Segment Start: EXERCISE INPUT
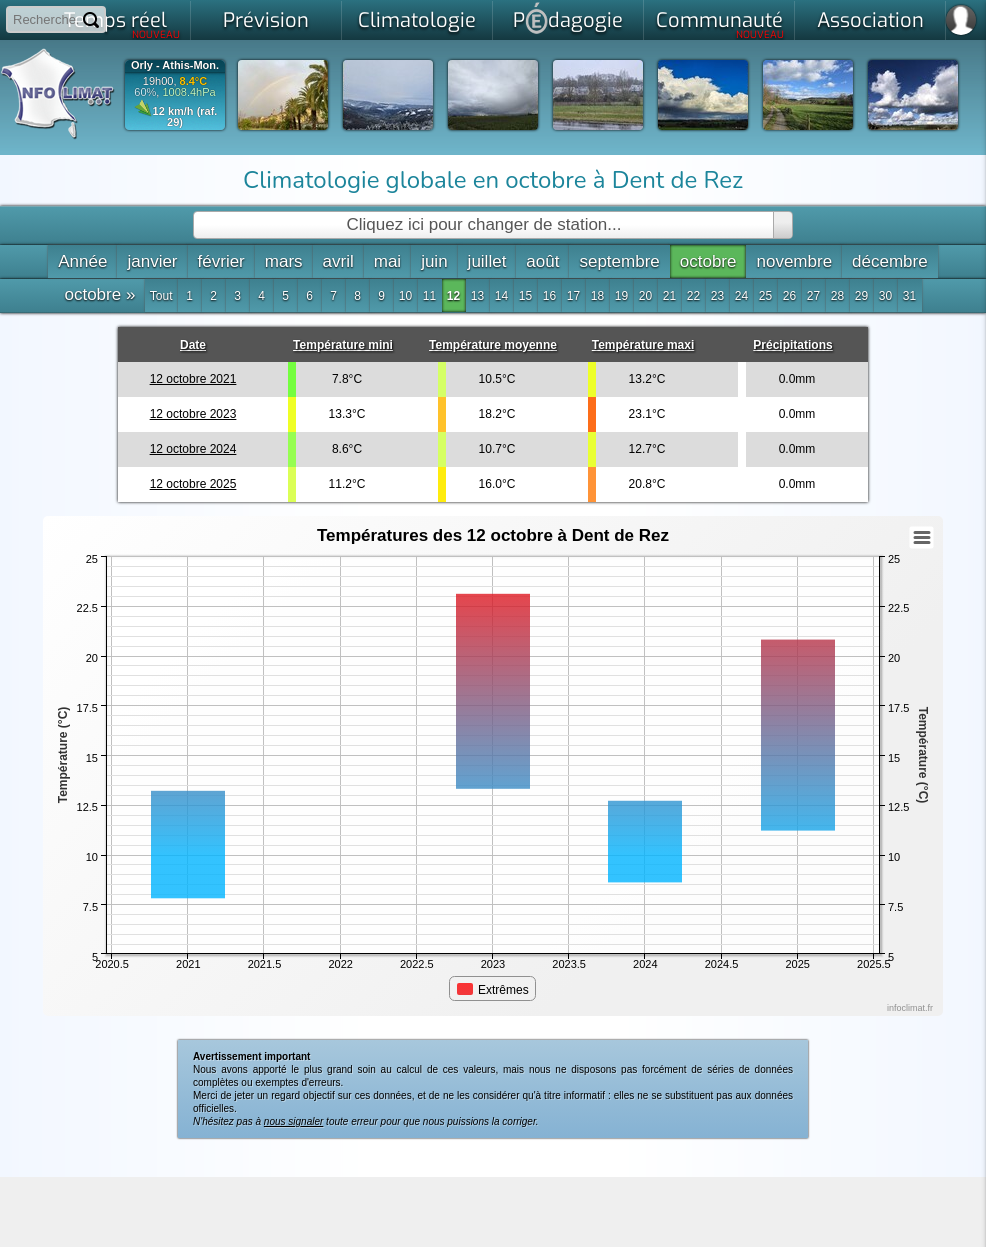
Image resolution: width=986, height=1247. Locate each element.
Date (193, 345)
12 (453, 296)
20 (645, 296)
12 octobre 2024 (193, 449)
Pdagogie (568, 18)
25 (765, 296)
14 (501, 296)
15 (525, 296)
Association (870, 20)
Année (82, 261)
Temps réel (122, 24)
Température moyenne (493, 345)
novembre (794, 261)
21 (669, 296)
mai (387, 261)
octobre (708, 261)
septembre (619, 261)
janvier (152, 261)
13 (477, 296)
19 (621, 296)
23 (717, 296)
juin (434, 261)
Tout (161, 296)
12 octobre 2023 (193, 414)
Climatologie (417, 20)
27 (813, 296)
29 (861, 296)
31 (909, 296)
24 (741, 296)
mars (284, 261)
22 (693, 296)
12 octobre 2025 (193, 484)
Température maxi (643, 345)
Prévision (266, 20)
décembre (890, 261)
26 (789, 296)
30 (885, 296)
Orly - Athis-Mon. (175, 65)
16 (549, 296)
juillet (487, 261)
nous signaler (293, 1121)
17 (573, 296)
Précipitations (792, 345)
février (221, 261)
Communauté (720, 24)
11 (429, 296)
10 (405, 296)
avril (338, 261)
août (542, 261)
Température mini (343, 345)
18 (597, 296)
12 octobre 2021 (193, 379)
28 (837, 296)
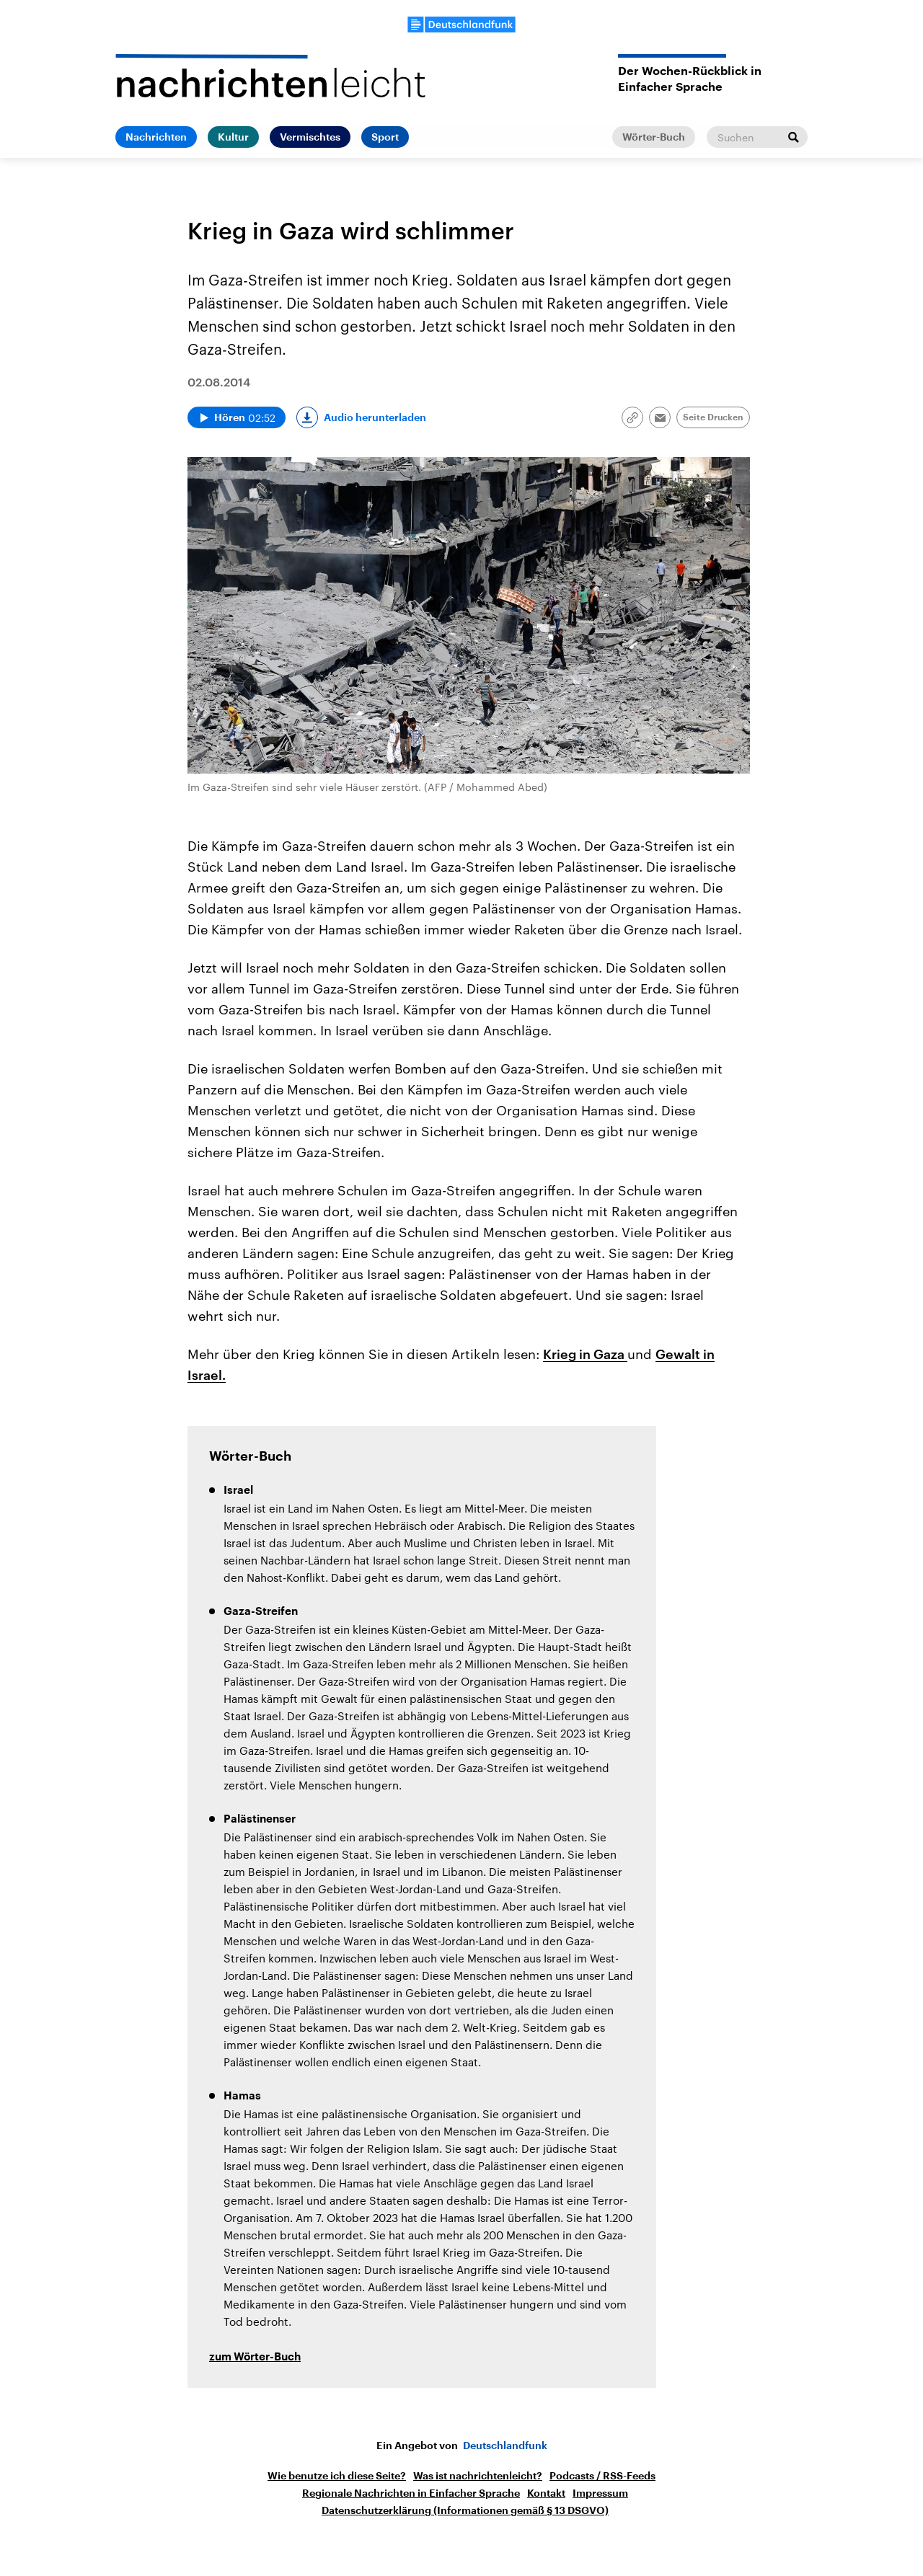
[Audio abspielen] (236, 417)
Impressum (600, 2493)
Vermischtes (310, 137)
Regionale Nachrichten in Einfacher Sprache (411, 2493)
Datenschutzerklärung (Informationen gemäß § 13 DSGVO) (465, 2510)
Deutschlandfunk (505, 2445)
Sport (385, 137)
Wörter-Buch (653, 137)
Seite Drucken (713, 417)
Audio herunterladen (375, 417)
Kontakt (546, 2493)
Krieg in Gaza (585, 1354)
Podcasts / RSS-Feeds (602, 2476)
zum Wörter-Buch (255, 2357)
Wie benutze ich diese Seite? (337, 2476)
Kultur (233, 137)
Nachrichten (156, 137)
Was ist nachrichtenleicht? (477, 2476)
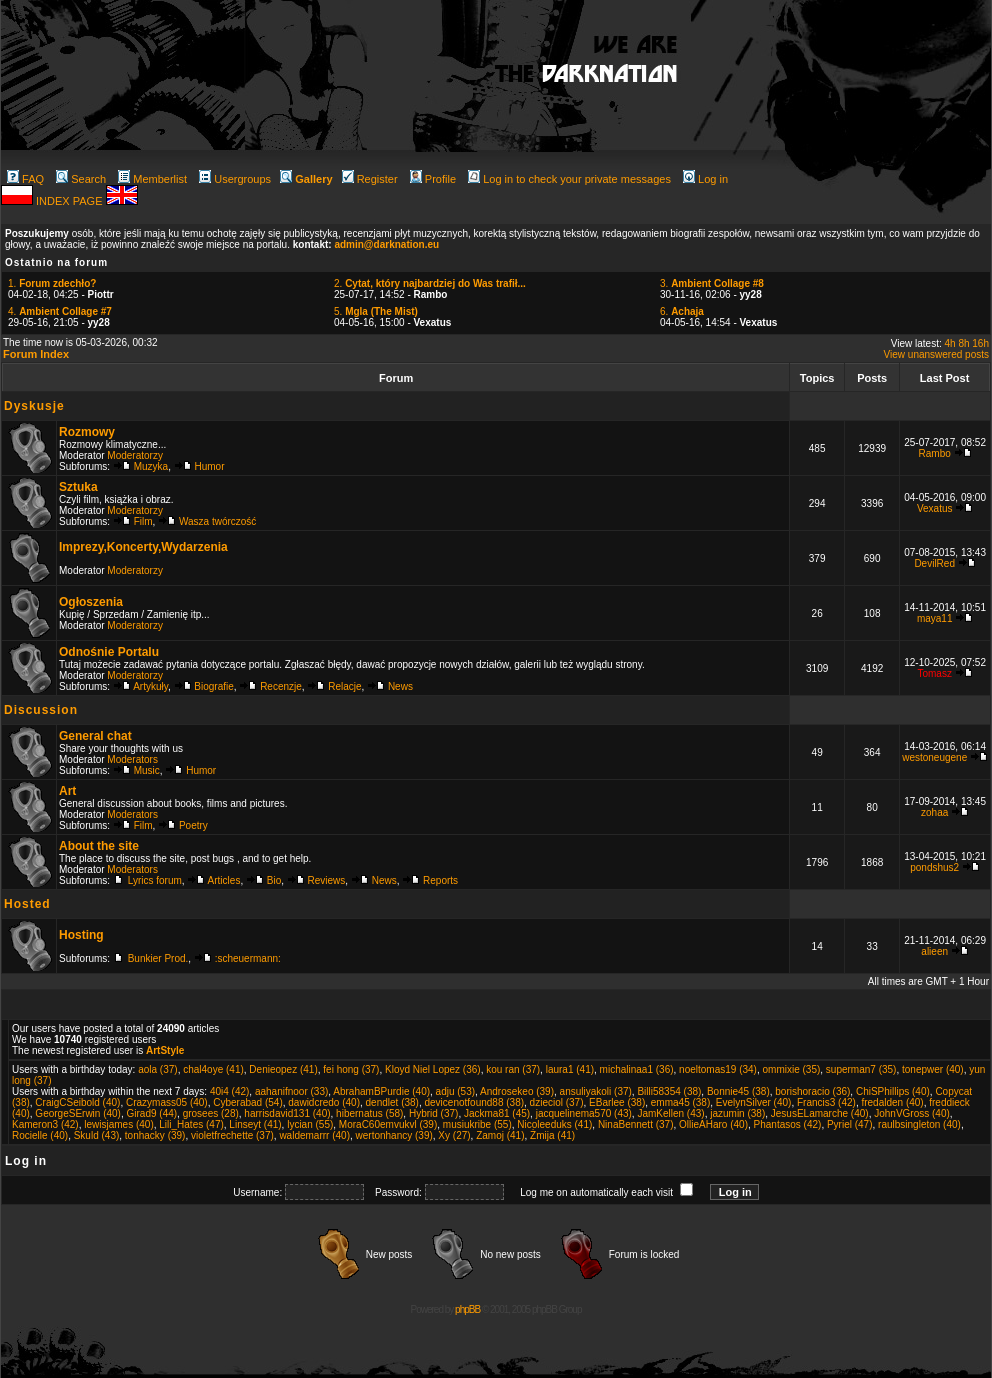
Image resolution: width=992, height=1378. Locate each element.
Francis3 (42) (826, 1102)
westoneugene (934, 757)
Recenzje (281, 686)
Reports (440, 880)
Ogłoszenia (91, 602)
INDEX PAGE (70, 201)
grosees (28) (211, 1113)
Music (147, 770)
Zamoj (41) (500, 1135)
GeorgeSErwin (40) (78, 1113)
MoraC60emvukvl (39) (388, 1124)
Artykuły (150, 686)
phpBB (467, 1309)
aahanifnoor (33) (291, 1091)
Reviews (327, 880)
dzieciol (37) (557, 1102)
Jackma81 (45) (497, 1113)
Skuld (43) (97, 1135)
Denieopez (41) (283, 1069)
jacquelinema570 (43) (584, 1113)
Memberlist (152, 179)
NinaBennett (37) (636, 1124)
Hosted (27, 904)
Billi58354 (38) (669, 1091)
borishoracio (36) (812, 1091)
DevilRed (934, 563)
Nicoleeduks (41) (554, 1124)
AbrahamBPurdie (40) (381, 1091)
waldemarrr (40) (314, 1135)
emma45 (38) (680, 1102)
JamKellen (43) (670, 1113)
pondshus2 (934, 867)
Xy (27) (454, 1135)
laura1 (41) (570, 1069)
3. (712, 283)
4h (950, 343)
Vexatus (935, 508)
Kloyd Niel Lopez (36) (433, 1069)
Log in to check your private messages (569, 179)
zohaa (934, 812)
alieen (934, 951)
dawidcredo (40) (324, 1102)
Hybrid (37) (433, 1113)
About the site (99, 846)
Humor (210, 466)
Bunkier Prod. (158, 958)
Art (67, 791)
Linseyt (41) (255, 1124)
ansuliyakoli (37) (596, 1091)
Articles (224, 880)
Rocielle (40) (40, 1135)
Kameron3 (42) (45, 1124)
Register (370, 179)
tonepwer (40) (933, 1069)
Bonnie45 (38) (738, 1091)
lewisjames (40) (118, 1124)
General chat (95, 736)
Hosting (81, 935)
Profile (433, 179)
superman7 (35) (861, 1069)
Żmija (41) (552, 1135)
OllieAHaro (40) (713, 1124)
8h (963, 343)
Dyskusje (34, 406)
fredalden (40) (892, 1102)
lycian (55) (310, 1124)
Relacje (344, 686)
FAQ (25, 179)
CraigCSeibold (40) (77, 1102)
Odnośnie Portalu (109, 652)
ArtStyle (165, 1050)
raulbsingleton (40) (919, 1124)
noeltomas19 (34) (718, 1069)
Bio (274, 880)
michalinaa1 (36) (637, 1069)
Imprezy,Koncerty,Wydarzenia (143, 547)
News (400, 686)
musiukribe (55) (477, 1124)
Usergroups (235, 179)
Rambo (935, 453)
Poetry (193, 825)
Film (143, 521)
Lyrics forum (155, 880)
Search (81, 179)
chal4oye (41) (213, 1069)
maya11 (935, 618)
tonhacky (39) (155, 1135)
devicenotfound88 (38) (475, 1102)
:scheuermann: (248, 958)
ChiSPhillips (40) (893, 1091)
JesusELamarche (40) (820, 1113)
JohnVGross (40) (912, 1113)
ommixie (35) (791, 1069)
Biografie (213, 686)
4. (60, 311)
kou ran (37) (513, 1069)
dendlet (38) (392, 1102)
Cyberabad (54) (247, 1102)
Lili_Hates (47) (191, 1124)
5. (376, 311)
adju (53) (455, 1091)
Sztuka (78, 487)
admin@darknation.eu (386, 244)
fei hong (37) (351, 1069)
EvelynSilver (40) (754, 1102)
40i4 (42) (229, 1091)
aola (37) (157, 1069)
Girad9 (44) (152, 1113)
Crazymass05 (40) (167, 1102)
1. (52, 283)
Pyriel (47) (850, 1124)
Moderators (132, 759)
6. (682, 311)
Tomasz (934, 673)
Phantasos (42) (788, 1124)
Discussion (41, 710)
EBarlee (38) (617, 1102)
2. (430, 283)
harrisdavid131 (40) (287, 1113)
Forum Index (36, 354)
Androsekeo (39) (517, 1091)
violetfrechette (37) (232, 1135)
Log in (705, 179)
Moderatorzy (135, 455)
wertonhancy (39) (394, 1135)
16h (980, 343)
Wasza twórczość (217, 521)
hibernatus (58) (369, 1113)
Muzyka (151, 466)
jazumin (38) (737, 1113)
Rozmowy (87, 432)
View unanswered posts (936, 354)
Segment End: EXERCISE INPUT
ABOUT THIS TASK: Should a record include a picture, omit it from your copy and return the rest unchanged.

RESPONSE TO THE EXERCISE:
Image resolution: width=986, height=1247. Locate each element.
Date (193, 345)
12 (453, 296)
20 (645, 296)
12 octobre 2024 (193, 449)
Pdagogie (568, 18)
25 (765, 296)
14 (501, 296)
15 (525, 296)
Association (870, 20)
Année (82, 261)
Temps réel (122, 24)
Température moyenne (493, 345)
novembre (794, 261)
21 (669, 296)
mai (387, 261)
octobre (708, 261)
septembre (619, 261)
janvier (152, 261)
13 (477, 296)
19 (621, 296)
23 (717, 296)
juin (434, 261)
Tout (161, 296)
12 octobre 2023 (193, 414)
Climatologie (417, 20)
27 (813, 296)
29 (861, 296)
31 (909, 296)
24 (741, 296)
mars (284, 261)
22 (693, 296)
12 octobre 2025 (193, 484)
Température maxi (643, 345)
Prévision (266, 20)
décembre (890, 261)
26 (789, 296)
30 (885, 296)
Orly - Athis-Mon. (175, 65)
16 (549, 296)
juillet (487, 261)
nous signaler (293, 1121)
17 (573, 296)
Précipitations (792, 345)
février (221, 261)
Communauté (720, 24)
11 (429, 296)
10 (405, 296)
avril (338, 261)
août (542, 261)
Température mini (343, 345)
18 (597, 296)
12 octobre 2021 (193, 379)
28 (837, 296)
[Audio abspielen] (236, 417)
Impressum (600, 2493)
Vermischtes (310, 137)
Regionale Nachrichten in Einfacher Sprache (411, 2493)
Datenschutzerklärung (Informationen gemäß § 13 DSGVO) (465, 2510)
Deutschlandfunk (505, 2445)
Sport (385, 137)
Wörter-Buch (653, 137)
Seite Drucken (713, 417)
Audio herunterladen (375, 417)
Kontakt (546, 2493)
Krieg in Gaza (585, 1354)
Podcasts / RSS-Feeds (602, 2476)
zum Wörter-Buch (255, 2357)
Wie benutze ich diese Seite? (337, 2476)
Kultur (233, 137)
Nachrichten (156, 137)
Was ist nachrichtenleicht? (477, 2476)
Image resolution: width=992, height=1378. Locate each element.
Francis3 (42) (826, 1102)
westoneugene (934, 757)
Recenzje (281, 686)
Reports (440, 880)
Ogłoszenia (91, 602)
INDEX PAGE (70, 201)
grosees (28) (211, 1113)
Music (147, 770)
Zamoj (41) (500, 1135)
GeorgeSErwin (40) (78, 1113)
MoraC60emvukvl (39) (388, 1124)
Artykuły (150, 686)
phpBB (467, 1309)
aahanifnoor (33) (291, 1091)
Reviews (327, 880)
dzieciol (37) (557, 1102)
Jackma81 (45) (497, 1113)
Skuld (43) (97, 1135)
Denieopez (41) (283, 1069)
jacquelinema570 (43) (584, 1113)
Memberlist (152, 179)
NinaBennett (37) (636, 1124)
Hosted (27, 904)
Billi58354 (38) (669, 1091)
borishoracio (36) (812, 1091)
DevilRed (934, 563)
Nicoleeduks (41) (554, 1124)
AbrahamBPurdie (40) (381, 1091)
waldemarrr (40) (314, 1135)
emma45 (38) (680, 1102)
JamKellen (43) (670, 1113)
pondshus2 (934, 867)
Xy (27) (454, 1135)
laura1 (41) (570, 1069)
3. (712, 283)
4h (950, 343)
Vexatus (935, 508)
Kloyd Niel Lopez (36) (433, 1069)
Log in to check your private messages (569, 179)
zohaa (934, 812)
alieen (934, 951)
dawidcredo (40) (324, 1102)
Hybrid (37) (433, 1113)
About the site (99, 846)
Humor (210, 466)
Bunkier Prod. (158, 958)
Art (67, 791)
Linseyt (41) (255, 1124)
ansuliyakoli (37) (596, 1091)
Articles (224, 880)
Rocielle (40) (40, 1135)
Kameron3 (42) (45, 1124)
Register (370, 179)
tonepwer (40) (933, 1069)
Bonnie45 (38) (738, 1091)
lewisjames (40) (118, 1124)
General chat (95, 736)
Hosting (81, 935)
Profile (433, 179)
superman7 (35) (861, 1069)
Żmija (41) (552, 1135)
OllieAHaro (40) (713, 1124)
8h (963, 343)
Dyskusje (34, 406)
fredalden (40) (892, 1102)
lycian (55) (310, 1124)
Relacje (344, 686)
FAQ (25, 179)
CraigCSeibold (40) (77, 1102)
Odnośnie Portalu (109, 652)
ArtStyle (165, 1050)
raulbsingleton (40) (919, 1124)
noeltomas19 (34) (718, 1069)
Bio (274, 880)
michalinaa1 (36) (637, 1069)
Imprezy,Koncerty,Wydarzenia (143, 547)
News (400, 686)
musiukribe (55) (477, 1124)
Usergroups (235, 179)
Rambo (935, 453)
Poetry (193, 825)
Film (143, 521)
Lyrics forum (155, 880)
Search (81, 179)
chal4oye (41) (213, 1069)
maya11 (935, 618)
tonhacky (39) (155, 1135)
devicenotfound88 (38) (475, 1102)
:scheuermann: (248, 958)
ChiSPhillips (40) (893, 1091)
JesusELamarche (40) (820, 1113)
JohnVGross (40) (912, 1113)
ommixie (35) (791, 1069)
Biografie (213, 686)
4. (60, 311)
kou ran (37) (513, 1069)
dendlet (38) (392, 1102)
Cyberabad (54) (247, 1102)
Lili_Hates (47) (191, 1124)
5. (376, 311)
adju (53) (455, 1091)
Sztuka (78, 487)
admin@darknation.eu (386, 244)
fei hong (37) (351, 1069)
EvelynSilver (40) (754, 1102)
40i4 (42) (229, 1091)
aola (37) (157, 1069)
Girad9 (44) (152, 1113)
Crazymass05 (40) (167, 1102)
1. (52, 283)
Pyriel (47) (850, 1124)
Moderators (132, 759)
6. (682, 311)
Tomasz (934, 673)
Phantasos (42) (788, 1124)
Discussion (41, 710)
EBarlee (38) (617, 1102)
2. (430, 283)
harrisdavid131 (40) (287, 1113)
Forum Index (36, 354)
Androsekeo (39) (517, 1091)
violetfrechette (37) (232, 1135)
Log in (705, 179)
Moderatorzy (135, 455)
wertonhancy (39) (394, 1135)
16h (980, 343)
Wasza twórczość (217, 521)
hibernatus (58) (369, 1113)
Muzyka (151, 466)
jazumin (38) (737, 1113)
Rozmowy (87, 432)
View unanswered posts (936, 354)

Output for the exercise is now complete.